[Start of section]
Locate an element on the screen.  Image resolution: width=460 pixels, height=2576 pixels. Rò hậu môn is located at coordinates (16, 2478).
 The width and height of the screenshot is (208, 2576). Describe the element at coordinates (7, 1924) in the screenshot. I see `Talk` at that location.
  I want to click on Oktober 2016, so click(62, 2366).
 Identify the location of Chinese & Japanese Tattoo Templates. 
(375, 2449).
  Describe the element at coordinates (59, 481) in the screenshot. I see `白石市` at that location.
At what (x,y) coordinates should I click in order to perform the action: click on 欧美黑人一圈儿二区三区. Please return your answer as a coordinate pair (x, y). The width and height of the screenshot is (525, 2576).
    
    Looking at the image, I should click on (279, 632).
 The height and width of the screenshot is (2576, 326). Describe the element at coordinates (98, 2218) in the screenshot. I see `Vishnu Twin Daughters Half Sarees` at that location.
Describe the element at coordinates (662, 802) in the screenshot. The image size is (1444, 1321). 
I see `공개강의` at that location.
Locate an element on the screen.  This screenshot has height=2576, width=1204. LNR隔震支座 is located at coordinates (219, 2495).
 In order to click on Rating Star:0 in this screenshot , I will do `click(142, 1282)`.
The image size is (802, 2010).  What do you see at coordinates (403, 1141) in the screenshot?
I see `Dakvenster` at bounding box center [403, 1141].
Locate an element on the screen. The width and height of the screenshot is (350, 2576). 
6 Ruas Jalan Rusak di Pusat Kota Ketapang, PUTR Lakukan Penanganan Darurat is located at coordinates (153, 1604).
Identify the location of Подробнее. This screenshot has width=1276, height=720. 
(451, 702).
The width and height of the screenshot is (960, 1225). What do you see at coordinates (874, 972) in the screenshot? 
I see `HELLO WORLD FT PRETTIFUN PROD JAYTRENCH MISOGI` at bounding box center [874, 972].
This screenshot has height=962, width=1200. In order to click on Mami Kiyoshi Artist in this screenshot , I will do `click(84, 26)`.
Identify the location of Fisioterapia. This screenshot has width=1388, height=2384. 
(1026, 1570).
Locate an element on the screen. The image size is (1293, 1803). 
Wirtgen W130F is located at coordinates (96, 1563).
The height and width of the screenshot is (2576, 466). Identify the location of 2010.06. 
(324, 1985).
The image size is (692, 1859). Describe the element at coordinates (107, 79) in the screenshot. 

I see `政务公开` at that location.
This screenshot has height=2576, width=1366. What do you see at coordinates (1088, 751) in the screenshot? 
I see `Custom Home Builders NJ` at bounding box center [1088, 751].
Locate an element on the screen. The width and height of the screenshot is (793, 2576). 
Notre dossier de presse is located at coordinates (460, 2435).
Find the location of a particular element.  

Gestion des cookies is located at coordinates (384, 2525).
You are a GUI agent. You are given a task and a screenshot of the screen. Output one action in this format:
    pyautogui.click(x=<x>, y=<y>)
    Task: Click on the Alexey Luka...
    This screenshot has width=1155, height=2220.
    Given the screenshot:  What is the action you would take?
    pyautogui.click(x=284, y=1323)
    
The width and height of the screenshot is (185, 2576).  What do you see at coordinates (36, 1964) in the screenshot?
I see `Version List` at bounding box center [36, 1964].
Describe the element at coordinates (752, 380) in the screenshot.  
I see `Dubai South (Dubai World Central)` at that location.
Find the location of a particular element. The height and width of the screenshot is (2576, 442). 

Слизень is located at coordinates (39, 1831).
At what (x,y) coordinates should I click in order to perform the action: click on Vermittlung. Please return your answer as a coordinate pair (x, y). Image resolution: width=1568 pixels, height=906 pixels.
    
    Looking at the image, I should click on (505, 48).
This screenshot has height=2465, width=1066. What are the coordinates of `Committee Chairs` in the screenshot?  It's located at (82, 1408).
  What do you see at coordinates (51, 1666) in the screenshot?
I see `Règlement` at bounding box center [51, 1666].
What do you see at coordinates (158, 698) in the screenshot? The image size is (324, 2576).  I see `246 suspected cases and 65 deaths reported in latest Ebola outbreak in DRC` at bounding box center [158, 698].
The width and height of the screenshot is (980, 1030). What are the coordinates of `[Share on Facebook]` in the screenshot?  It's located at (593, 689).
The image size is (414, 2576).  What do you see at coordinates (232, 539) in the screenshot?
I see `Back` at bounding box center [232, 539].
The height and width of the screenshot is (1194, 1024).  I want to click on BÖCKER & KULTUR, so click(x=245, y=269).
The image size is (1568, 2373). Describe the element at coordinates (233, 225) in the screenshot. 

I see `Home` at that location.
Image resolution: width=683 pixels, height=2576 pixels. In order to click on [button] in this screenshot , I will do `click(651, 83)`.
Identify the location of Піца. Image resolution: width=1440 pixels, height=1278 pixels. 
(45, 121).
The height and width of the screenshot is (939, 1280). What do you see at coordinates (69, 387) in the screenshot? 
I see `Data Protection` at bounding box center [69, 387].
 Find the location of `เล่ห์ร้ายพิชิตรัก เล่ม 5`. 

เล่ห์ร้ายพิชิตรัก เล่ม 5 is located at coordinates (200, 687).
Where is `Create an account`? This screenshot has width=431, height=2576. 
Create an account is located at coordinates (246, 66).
[End of section]
- EXERCISE REQUIREMENTS
Output the full listing exactly as it stands.

- TASK RESULT
Locate an element on the screen.  Image resolution: width=460 pixels, height=2576 pixels. Rò hậu môn is located at coordinates (16, 2478).
 The width and height of the screenshot is (208, 2576). Describe the element at coordinates (7, 1924) in the screenshot. I see `Talk` at that location.
  I want to click on Oktober 2016, so click(62, 2366).
 Identify the location of Chinese & Japanese Tattoo Templates. 
(375, 2449).
  Describe the element at coordinates (59, 481) in the screenshot. I see `白石市` at that location.
At what (x,y) coordinates should I click in order to perform the action: click on 欧美黑人一圈儿二区三区. Please return your answer as a coordinate pair (x, y). The width and height of the screenshot is (525, 2576).
    
    Looking at the image, I should click on (279, 632).
 The height and width of the screenshot is (2576, 326). Describe the element at coordinates (98, 2218) in the screenshot. I see `Vishnu Twin Daughters Half Sarees` at that location.
Describe the element at coordinates (662, 802) in the screenshot. The image size is (1444, 1321). 
I see `공개강의` at that location.
Locate an element on the screen.  This screenshot has height=2576, width=1204. LNR隔震支座 is located at coordinates (219, 2495).
 In order to click on Rating Star:0 in this screenshot , I will do `click(142, 1282)`.
The image size is (802, 2010).  What do you see at coordinates (403, 1141) in the screenshot?
I see `Dakvenster` at bounding box center [403, 1141].
Locate an element on the screen. The width and height of the screenshot is (350, 2576). 
6 Ruas Jalan Rusak di Pusat Kota Ketapang, PUTR Lakukan Penanganan Darurat is located at coordinates (153, 1604).
Identify the location of Подробнее. This screenshot has width=1276, height=720. 
(451, 702).
The width and height of the screenshot is (960, 1225). What do you see at coordinates (874, 972) in the screenshot? 
I see `HELLO WORLD FT PRETTIFUN PROD JAYTRENCH MISOGI` at bounding box center [874, 972].
This screenshot has height=962, width=1200. In order to click on Mami Kiyoshi Artist in this screenshot , I will do `click(84, 26)`.
Identify the location of Fisioterapia. This screenshot has width=1388, height=2384. 
(1026, 1570).
Locate an element on the screen. The image size is (1293, 1803). 
Wirtgen W130F is located at coordinates (96, 1563).
The height and width of the screenshot is (2576, 466). Identify the location of 2010.06. 
(324, 1985).
The image size is (692, 1859). Describe the element at coordinates (107, 79) in the screenshot. 

I see `政务公开` at that location.
This screenshot has height=2576, width=1366. What do you see at coordinates (1088, 751) in the screenshot? 
I see `Custom Home Builders NJ` at bounding box center [1088, 751].
Locate an element on the screen. The width and height of the screenshot is (793, 2576). 
Notre dossier de presse is located at coordinates (460, 2435).
Find the location of a particular element.  

Gestion des cookies is located at coordinates (384, 2525).
You are a GUI agent. You are given a task and a screenshot of the screen. Output one action in this format:
    pyautogui.click(x=<x>, y=<y>)
    Task: Click on the Alexey Luka...
    This screenshot has width=1155, height=2220.
    Given the screenshot:  What is the action you would take?
    pyautogui.click(x=284, y=1323)
    
The width and height of the screenshot is (185, 2576).  What do you see at coordinates (36, 1964) in the screenshot?
I see `Version List` at bounding box center [36, 1964].
Describe the element at coordinates (752, 380) in the screenshot.  
I see `Dubai South (Dubai World Central)` at that location.
Find the location of a particular element. The height and width of the screenshot is (2576, 442). 

Слизень is located at coordinates (39, 1831).
At what (x,y) coordinates should I click in order to perform the action: click on Vermittlung. Please return your answer as a coordinate pair (x, y). Image resolution: width=1568 pixels, height=906 pixels.
    
    Looking at the image, I should click on (505, 48).
This screenshot has height=2465, width=1066. What are the coordinates of `Committee Chairs` in the screenshot?  It's located at (82, 1408).
  What do you see at coordinates (51, 1666) in the screenshot?
I see `Règlement` at bounding box center [51, 1666].
What do you see at coordinates (158, 698) in the screenshot? The image size is (324, 2576).  I see `246 suspected cases and 65 deaths reported in latest Ebola outbreak in DRC` at bounding box center [158, 698].
The width and height of the screenshot is (980, 1030). What are the coordinates of `[Share on Facebook]` in the screenshot?  It's located at (593, 689).
The image size is (414, 2576).  What do you see at coordinates (232, 539) in the screenshot?
I see `Back` at bounding box center [232, 539].
The height and width of the screenshot is (1194, 1024).  I want to click on BÖCKER & KULTUR, so click(x=245, y=269).
The image size is (1568, 2373). Describe the element at coordinates (233, 225) in the screenshot. 

I see `Home` at that location.
Image resolution: width=683 pixels, height=2576 pixels. In order to click on [button] in this screenshot , I will do `click(651, 83)`.
Identify the location of Піца. Image resolution: width=1440 pixels, height=1278 pixels. 
(45, 121).
The height and width of the screenshot is (939, 1280). What do you see at coordinates (69, 387) in the screenshot? 
I see `Data Protection` at bounding box center [69, 387].
 Find the location of `เล่ห์ร้ายพิชิตรัก เล่ม 5`. 

เล่ห์ร้ายพิชิตรัก เล่ม 5 is located at coordinates (200, 687).
Where is `Create an account`? This screenshot has width=431, height=2576. 
Create an account is located at coordinates (246, 66).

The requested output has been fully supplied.